● **THE PROBLEM**
Copy exactly the stretch of data below from the line with "что из-за сложного" through the line with "позора до нормы.", including both of those lines.

● **GIVEN INFORMATION**
__________
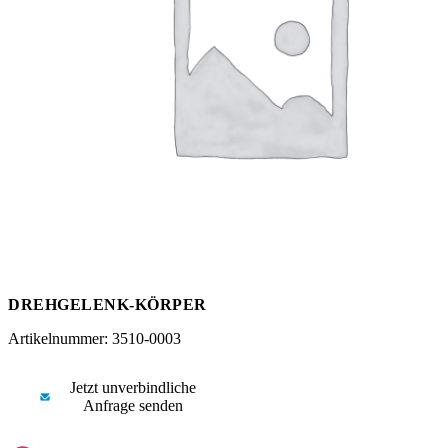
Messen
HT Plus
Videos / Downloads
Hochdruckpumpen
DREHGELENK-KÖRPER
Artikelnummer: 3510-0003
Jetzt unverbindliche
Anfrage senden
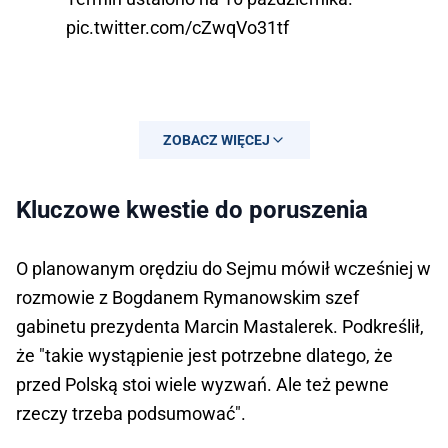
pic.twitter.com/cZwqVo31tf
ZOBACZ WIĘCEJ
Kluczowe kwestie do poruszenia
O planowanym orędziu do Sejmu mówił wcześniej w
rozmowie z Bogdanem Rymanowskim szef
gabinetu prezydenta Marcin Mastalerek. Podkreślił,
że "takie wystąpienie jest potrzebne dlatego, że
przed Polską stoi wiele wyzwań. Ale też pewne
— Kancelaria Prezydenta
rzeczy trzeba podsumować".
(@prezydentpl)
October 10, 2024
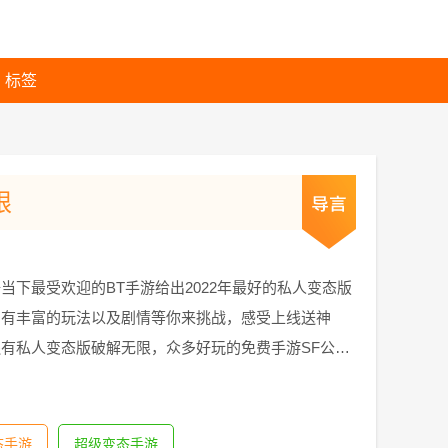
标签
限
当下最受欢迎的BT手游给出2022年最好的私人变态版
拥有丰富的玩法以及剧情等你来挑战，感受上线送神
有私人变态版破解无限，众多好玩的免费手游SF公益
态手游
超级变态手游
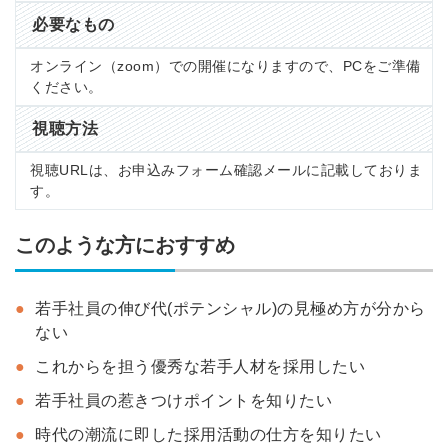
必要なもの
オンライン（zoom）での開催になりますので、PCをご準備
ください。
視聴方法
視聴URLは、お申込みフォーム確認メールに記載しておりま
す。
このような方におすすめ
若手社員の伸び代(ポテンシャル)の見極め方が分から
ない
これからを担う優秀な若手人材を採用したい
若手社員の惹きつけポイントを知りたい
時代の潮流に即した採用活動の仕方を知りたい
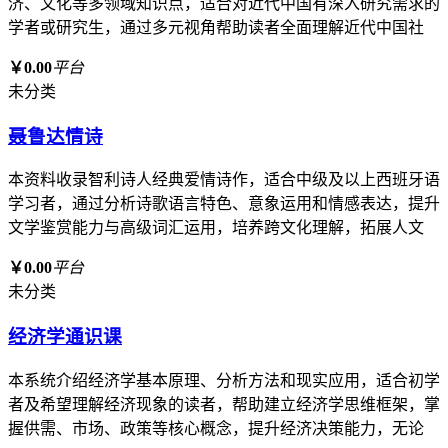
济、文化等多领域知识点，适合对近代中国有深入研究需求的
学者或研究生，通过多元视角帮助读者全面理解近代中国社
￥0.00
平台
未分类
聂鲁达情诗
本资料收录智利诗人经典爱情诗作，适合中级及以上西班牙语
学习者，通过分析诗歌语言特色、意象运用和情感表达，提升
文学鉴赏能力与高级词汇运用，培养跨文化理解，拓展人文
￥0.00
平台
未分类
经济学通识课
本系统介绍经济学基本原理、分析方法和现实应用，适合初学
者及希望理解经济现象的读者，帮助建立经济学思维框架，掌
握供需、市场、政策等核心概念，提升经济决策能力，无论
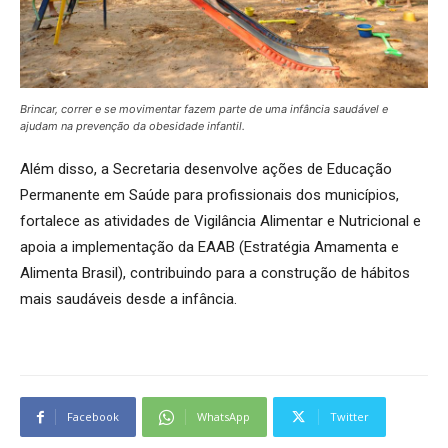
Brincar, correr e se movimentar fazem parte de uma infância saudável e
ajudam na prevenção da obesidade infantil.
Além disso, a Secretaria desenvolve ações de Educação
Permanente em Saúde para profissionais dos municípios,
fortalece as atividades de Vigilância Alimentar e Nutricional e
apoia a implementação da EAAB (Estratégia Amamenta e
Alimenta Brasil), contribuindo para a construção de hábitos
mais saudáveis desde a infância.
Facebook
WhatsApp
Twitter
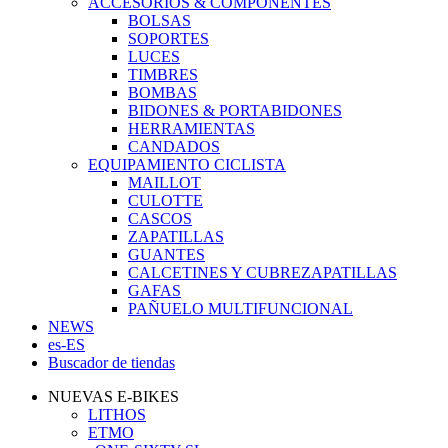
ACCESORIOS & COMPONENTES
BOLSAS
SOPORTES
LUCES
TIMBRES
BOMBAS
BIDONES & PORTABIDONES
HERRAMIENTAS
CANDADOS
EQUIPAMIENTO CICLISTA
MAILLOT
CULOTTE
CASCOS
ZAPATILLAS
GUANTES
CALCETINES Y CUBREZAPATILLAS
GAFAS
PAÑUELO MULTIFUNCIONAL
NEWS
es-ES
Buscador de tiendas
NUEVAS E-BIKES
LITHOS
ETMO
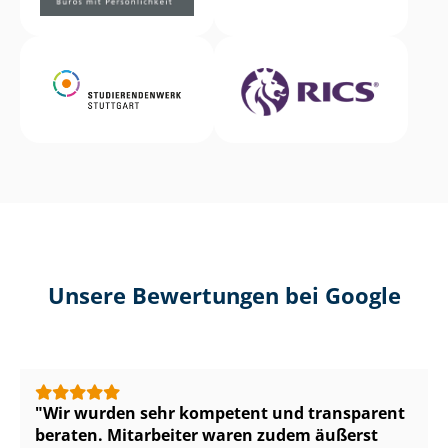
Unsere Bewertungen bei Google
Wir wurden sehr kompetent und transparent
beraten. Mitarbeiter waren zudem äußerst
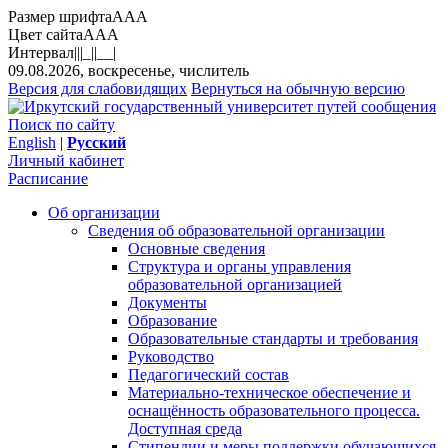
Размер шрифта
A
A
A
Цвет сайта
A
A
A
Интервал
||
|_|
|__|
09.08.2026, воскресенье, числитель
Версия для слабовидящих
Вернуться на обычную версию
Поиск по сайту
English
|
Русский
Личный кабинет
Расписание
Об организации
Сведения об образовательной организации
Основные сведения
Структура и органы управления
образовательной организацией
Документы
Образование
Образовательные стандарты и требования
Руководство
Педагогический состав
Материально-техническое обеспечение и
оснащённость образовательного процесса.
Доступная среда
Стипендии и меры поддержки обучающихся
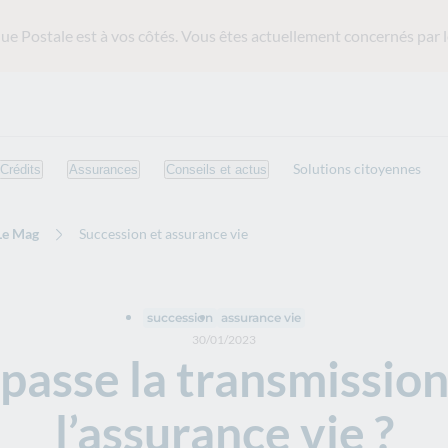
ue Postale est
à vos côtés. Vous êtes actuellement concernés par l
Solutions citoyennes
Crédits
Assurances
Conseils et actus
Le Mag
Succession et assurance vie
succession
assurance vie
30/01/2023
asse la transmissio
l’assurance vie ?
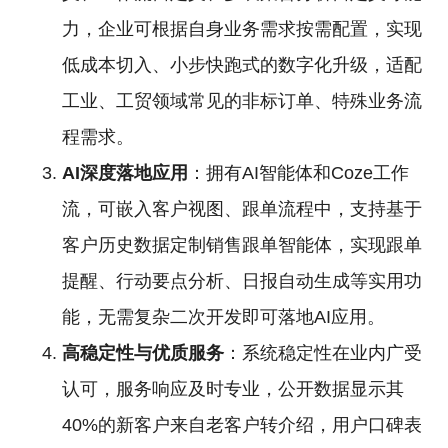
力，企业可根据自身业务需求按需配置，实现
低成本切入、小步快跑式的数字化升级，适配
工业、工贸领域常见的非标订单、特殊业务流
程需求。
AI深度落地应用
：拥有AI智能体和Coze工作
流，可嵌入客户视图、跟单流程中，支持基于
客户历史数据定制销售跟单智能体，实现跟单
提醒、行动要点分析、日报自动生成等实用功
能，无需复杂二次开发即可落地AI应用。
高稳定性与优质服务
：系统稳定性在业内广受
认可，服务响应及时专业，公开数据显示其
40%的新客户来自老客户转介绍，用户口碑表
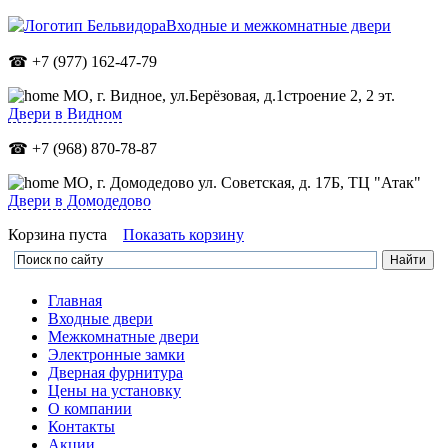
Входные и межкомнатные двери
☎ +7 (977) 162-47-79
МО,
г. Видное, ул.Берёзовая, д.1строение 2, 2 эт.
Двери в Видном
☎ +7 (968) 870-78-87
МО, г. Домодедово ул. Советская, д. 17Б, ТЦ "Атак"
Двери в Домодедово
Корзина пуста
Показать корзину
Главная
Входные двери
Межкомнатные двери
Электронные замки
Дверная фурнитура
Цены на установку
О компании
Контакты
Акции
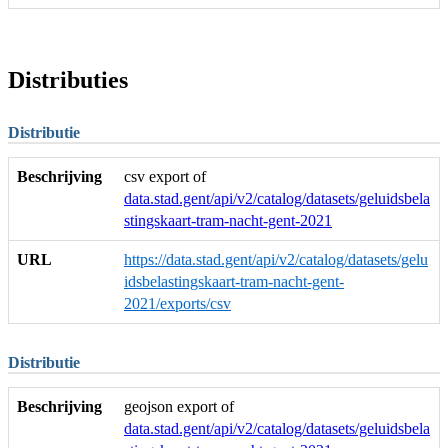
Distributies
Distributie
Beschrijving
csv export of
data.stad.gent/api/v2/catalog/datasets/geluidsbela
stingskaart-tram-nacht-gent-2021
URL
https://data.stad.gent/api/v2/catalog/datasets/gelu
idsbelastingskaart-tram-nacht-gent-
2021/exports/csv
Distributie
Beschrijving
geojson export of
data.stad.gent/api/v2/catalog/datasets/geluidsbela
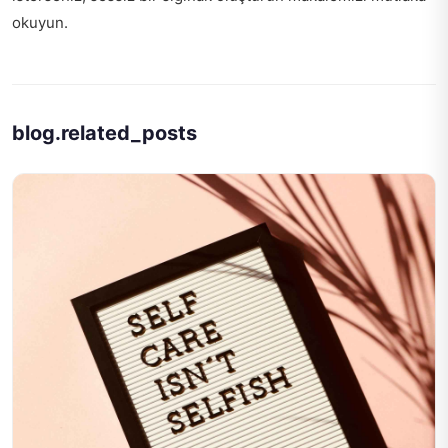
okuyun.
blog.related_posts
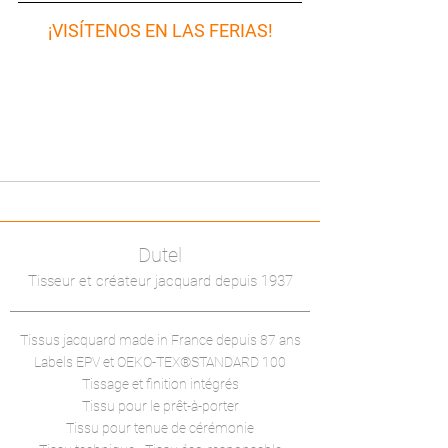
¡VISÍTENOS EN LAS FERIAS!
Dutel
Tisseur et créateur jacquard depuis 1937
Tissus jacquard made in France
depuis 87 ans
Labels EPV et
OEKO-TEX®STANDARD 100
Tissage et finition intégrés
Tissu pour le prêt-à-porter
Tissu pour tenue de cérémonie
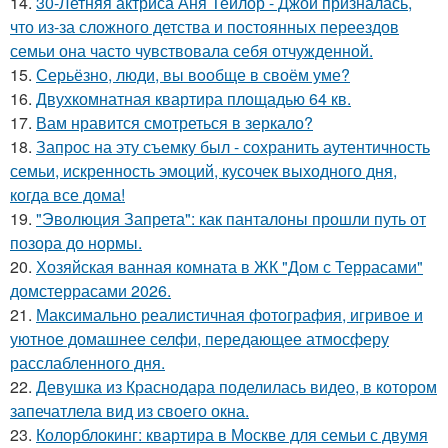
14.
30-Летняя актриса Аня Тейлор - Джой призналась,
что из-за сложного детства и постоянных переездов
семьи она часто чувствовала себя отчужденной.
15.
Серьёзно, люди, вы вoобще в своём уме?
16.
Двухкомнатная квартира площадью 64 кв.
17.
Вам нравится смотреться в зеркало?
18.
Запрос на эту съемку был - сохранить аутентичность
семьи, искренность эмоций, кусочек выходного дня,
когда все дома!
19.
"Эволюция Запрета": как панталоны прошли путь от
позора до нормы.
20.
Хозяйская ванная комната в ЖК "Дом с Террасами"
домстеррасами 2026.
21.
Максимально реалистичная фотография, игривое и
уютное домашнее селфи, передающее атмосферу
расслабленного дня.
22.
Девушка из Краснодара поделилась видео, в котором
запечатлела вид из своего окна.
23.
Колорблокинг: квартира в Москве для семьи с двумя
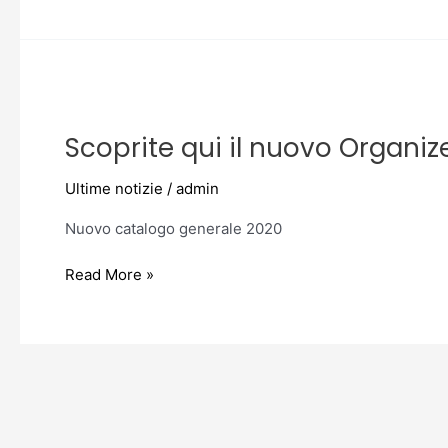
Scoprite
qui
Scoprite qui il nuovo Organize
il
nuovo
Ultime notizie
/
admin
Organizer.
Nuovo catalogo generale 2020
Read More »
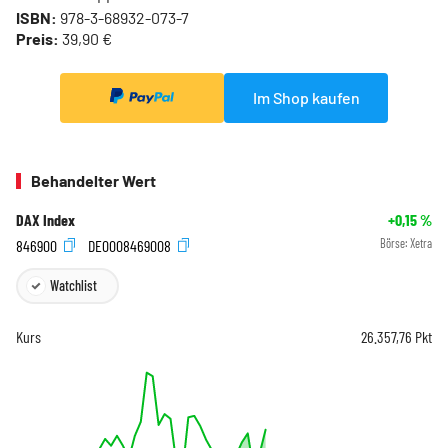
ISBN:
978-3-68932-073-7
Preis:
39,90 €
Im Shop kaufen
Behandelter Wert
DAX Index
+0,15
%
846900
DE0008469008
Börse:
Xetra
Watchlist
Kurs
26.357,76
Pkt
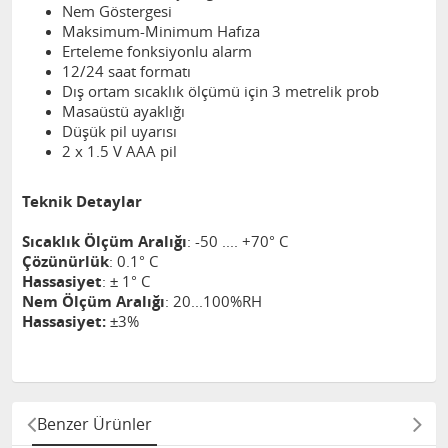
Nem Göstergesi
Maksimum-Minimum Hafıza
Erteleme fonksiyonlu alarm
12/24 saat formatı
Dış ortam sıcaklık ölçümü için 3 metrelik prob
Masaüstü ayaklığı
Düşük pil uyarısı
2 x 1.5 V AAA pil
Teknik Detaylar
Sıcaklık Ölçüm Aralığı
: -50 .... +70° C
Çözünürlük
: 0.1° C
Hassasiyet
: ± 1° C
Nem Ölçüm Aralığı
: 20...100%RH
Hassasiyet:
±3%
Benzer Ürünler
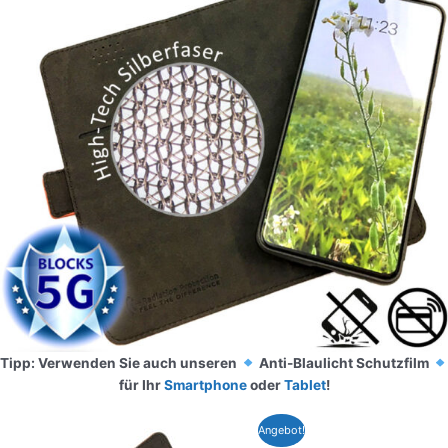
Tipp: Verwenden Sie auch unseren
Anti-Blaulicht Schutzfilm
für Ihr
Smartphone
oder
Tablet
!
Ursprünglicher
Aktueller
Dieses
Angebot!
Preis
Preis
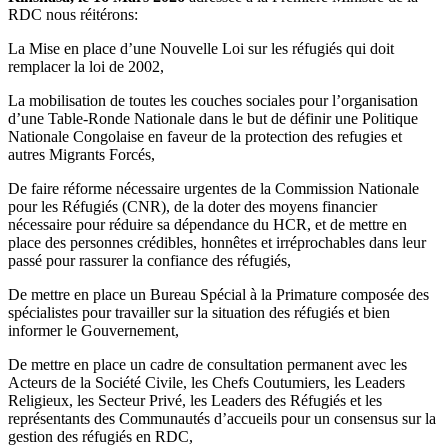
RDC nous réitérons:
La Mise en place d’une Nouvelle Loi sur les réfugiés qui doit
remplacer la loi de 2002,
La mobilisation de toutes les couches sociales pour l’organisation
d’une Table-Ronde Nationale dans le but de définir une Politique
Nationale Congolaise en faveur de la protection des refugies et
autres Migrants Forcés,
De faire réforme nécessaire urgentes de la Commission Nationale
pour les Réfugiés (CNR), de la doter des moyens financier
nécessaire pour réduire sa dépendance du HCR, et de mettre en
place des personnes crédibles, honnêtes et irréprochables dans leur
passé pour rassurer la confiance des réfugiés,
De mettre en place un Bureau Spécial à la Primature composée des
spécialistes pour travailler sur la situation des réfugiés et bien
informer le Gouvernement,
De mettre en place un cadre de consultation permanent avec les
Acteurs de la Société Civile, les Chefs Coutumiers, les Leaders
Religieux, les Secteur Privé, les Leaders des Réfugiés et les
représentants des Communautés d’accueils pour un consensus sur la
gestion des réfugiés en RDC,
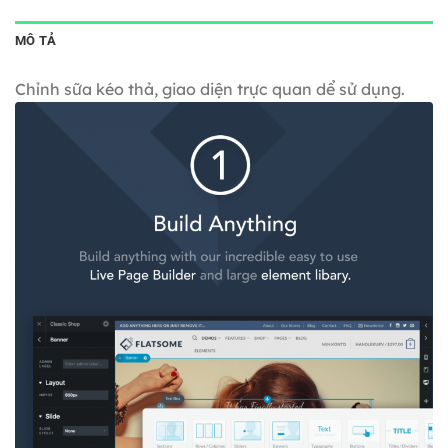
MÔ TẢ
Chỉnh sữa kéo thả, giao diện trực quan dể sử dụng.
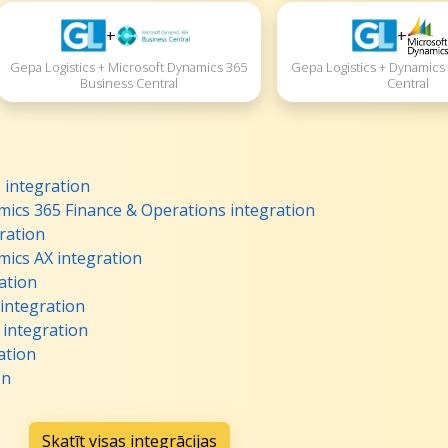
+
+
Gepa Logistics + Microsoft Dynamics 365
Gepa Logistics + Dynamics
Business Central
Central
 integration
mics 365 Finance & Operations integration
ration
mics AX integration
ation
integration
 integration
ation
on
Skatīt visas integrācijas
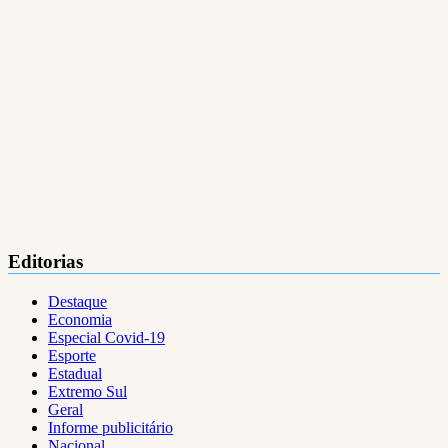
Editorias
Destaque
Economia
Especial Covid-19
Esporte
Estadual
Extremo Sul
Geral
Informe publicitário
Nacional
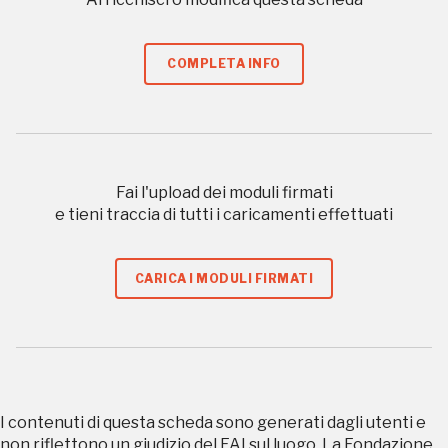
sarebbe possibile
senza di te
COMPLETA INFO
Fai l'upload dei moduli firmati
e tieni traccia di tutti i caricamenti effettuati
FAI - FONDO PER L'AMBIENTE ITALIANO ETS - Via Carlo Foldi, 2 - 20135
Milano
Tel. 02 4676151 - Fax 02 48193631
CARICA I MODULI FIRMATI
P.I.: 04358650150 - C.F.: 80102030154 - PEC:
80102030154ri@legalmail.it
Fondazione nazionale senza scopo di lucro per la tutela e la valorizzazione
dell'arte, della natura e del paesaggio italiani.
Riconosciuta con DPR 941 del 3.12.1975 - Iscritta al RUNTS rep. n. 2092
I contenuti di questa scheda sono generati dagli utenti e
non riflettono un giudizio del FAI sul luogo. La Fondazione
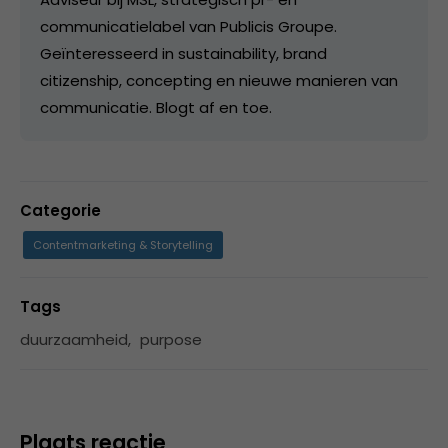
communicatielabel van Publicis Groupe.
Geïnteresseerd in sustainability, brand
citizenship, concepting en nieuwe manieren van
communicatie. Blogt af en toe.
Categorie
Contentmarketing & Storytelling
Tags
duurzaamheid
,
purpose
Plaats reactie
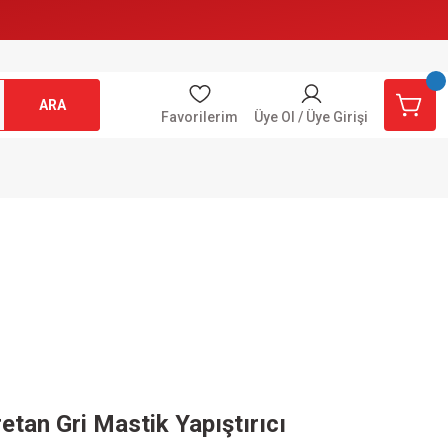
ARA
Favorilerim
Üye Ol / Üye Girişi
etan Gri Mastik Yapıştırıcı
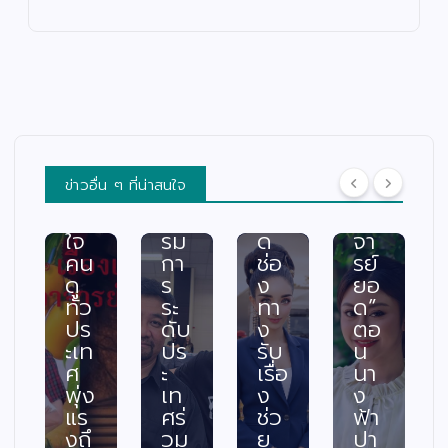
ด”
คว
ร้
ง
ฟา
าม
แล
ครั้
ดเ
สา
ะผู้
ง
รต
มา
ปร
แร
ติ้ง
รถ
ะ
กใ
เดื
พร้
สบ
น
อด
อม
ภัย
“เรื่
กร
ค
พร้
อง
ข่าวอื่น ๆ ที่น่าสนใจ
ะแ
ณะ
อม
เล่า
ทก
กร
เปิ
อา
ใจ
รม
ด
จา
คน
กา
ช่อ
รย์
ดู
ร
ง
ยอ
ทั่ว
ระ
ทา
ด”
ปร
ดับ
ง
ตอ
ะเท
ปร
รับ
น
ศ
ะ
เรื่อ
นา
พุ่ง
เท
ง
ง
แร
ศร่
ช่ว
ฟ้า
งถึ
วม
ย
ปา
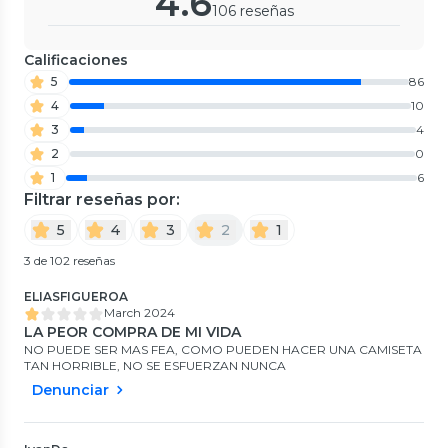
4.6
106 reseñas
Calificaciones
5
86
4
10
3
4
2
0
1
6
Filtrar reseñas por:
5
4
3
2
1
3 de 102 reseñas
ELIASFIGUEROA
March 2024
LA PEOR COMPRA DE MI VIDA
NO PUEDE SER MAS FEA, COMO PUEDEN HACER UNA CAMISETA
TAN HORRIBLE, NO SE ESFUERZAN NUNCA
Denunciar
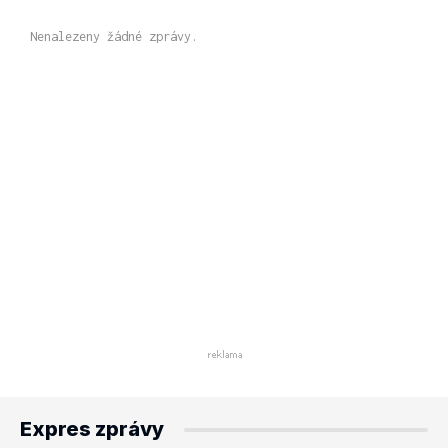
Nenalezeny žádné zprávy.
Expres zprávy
__________
● **REPLY**
что из-за сложного детства и постоянных переездов
семьи она часто чувствовала себя отчужденной.
15.
Серьёзно, люди, вы вoобще в своём уме?
16.
Двухкомнатная квартира площадью 64 кв.
17.
Вам нравится смотреться в зеркало?
18.
Запрос на эту съемку был - сохранить аутентичность
семьи, искренность эмоций, кусочек выходного дня,
когда все дома!
19.
"Эволюция Запрета": как панталоны прошли путь от
позора до нормы.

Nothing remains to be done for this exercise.